Conforme noticia o jornal Folha de S. Paulo nesta terça-feira (7), o governo já estaria admitindo ceder em pelo menos dois pontos da reforma: as regras de transição e a proposta de que o benefício de prestação continuada não tenha mais o mesmo valor do salário mínimo. Outras especulações nos bastidores apontam para uma possível flexibilização no tempo mínimo de contribuição para as mulheres dos 49 anos para 45 anos.

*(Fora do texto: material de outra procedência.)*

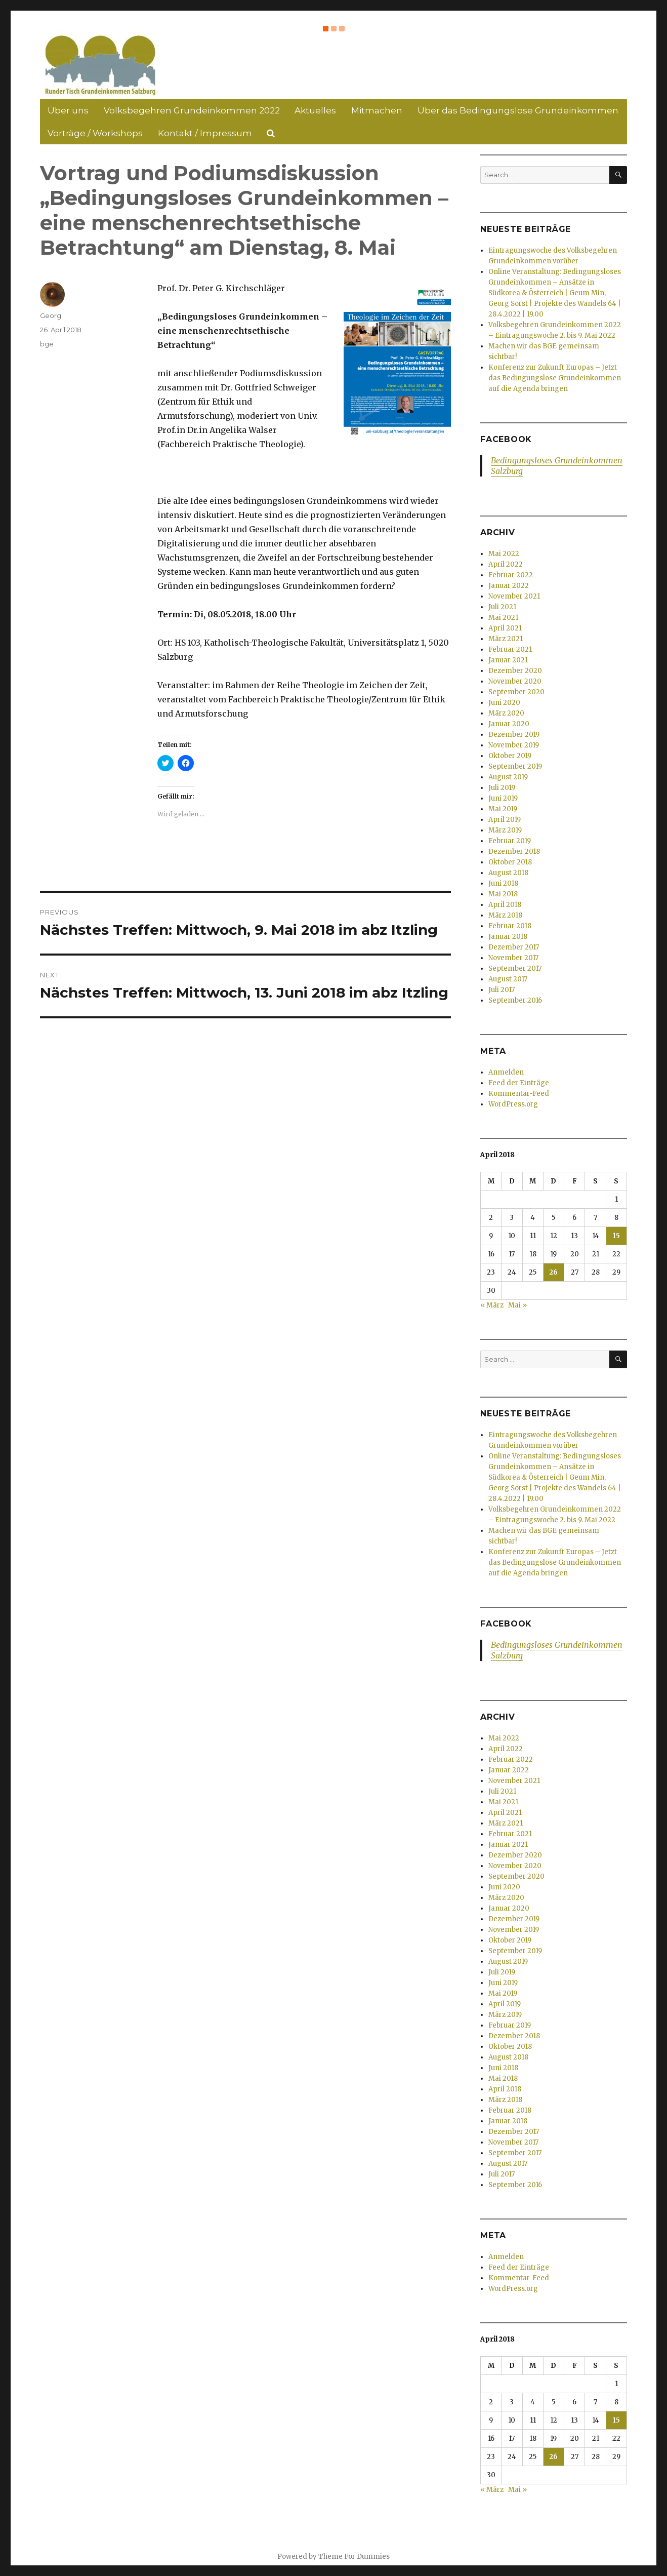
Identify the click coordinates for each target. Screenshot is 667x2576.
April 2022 (505, 564)
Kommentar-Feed (518, 1093)
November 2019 (513, 745)
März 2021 (505, 639)
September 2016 (515, 1000)
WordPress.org (513, 1104)
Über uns (68, 110)
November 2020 (514, 681)
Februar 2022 (510, 575)
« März (492, 1305)
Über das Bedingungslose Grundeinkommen (518, 110)
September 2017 (514, 968)
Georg (50, 315)
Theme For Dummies (354, 2556)
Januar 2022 (508, 585)
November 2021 (514, 596)
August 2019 (508, 777)
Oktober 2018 (510, 862)
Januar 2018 (507, 936)
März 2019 (505, 830)
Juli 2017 (501, 989)
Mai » (517, 1305)
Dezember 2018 (514, 851)
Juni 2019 (503, 798)
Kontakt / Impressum (205, 133)
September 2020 (516, 692)
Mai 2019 (502, 809)
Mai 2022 (503, 553)
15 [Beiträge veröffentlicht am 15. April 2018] (616, 1236)
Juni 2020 (504, 702)
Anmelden (506, 1072)
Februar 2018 (509, 926)
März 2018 (505, 915)
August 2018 (508, 872)
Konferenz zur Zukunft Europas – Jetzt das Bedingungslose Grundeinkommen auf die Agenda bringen (554, 378)
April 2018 (504, 904)
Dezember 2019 (513, 734)
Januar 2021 (508, 660)
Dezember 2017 (513, 947)
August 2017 (507, 979)
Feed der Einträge (518, 1083)
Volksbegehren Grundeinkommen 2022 (192, 110)
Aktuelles (315, 110)
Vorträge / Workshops (95, 133)
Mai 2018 (503, 894)
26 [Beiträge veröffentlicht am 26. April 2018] (553, 1272)
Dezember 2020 (515, 670)
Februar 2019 (509, 841)
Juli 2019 (501, 787)
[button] (100, 63)
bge (47, 344)
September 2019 (515, 766)
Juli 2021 (502, 607)
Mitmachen (376, 110)
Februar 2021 (510, 649)
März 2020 (506, 713)
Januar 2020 (508, 724)
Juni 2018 (503, 883)
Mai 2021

As possíveis alterações não atacam os principais alvos das críticas. A julgar pelas declarações de porta-vozes do governo Michel Temer, não há disposição para ceder na idade mínima estabelecida. Do lado de quem se opõe ao texto apresentado, argumenta-se que tal parâmetro desconsidera as desigualdades internas do país, além de se tratar de patamar elevado quando se considera a relação entre idade mínima e expectativa de vida entre os países da OCDE (Organização para a Cooperação e o Desenvolvimento Econômico). Segundo dados do Programa de Desenvolvimento das Nações Unidas, 19 cidades do Nordeste têm expectativa de vida que não passa dos 65 anos. O IBGE (Instituto Brasileiro de Geografia e Estatística) mostra que existe uma diferença de 8,4 anos entre a maior expectativa de vida, registrada em Santa Catarina, e a menor, no Maranhão.

PUBLICIDADE

“Não dá para pensar em não ter idade mínima de 65 anos de jeito nenhum”, disse ontem o deputado federal Arthur Maia, responsável pela relatoria da PEC (Proposta de Emenda à Constituição) da Previdência (287/2016) na Câmara, após sair de reunião com o ministro da Fazenda, Henrique Meirelles. Segundo o parlamentar, estão em discussão as regras de transição, o fim da aposentadoria especial para policiais, a cobrança de contribuição de trabalhadores rurais, o aumento da idade para receber o Benefício de Prestação Continuada e a desvinculação do salário-mínimo, além do acúmulo de aposentadoria e pensão.

Como contraponto aos ataques recebidos, além da argumentação da necessidade da reforma previdenciária para a garantia da saúde das contas públicas — tendo em vista a transição demográfica em curso –, outra argumentação oferecida pela ala mais fiel da base governista vai no sentido contrário a interesses corporativistas do funcionalismo público. Tal linha narrativa é explicitada em duas falas de Arthur Maia a sindicalistas na manhã desta terça-feira: “A Previdência não é para quem ganha R$ 35 mil, R$ 40 mil. […] Aposentadoria é subsistência. Quem quiser ter vida melhor faça outro tipo de poupança” e “”Tenho recebido muitas demandas dos funcionários públicos. […] Eles recebem salários muitas e muitas e muitas vezes maiores que do trabalhador privado. […] são justamente eles que vão para a comissão especial e fazem discurso inflamado a favor do pobre, do trabalhador, mas engraçado que, quando sobe para o oitavo andar, no meu gabinete, esquece do trabalhador e só trata da vida dele”, conforme reportou a Folha de S. Paulo.

Ainda é cedo para observar o caminho a ser seguido na Câmara e no Senado pelo projeto e quais deverão ser as alterações sofridas para que o governo consiga aprovar a PEC. No entanto, a expectativa que se tem é de que as batalhas serão muito mais duras do que no caso da PEC do Teto de Gastos.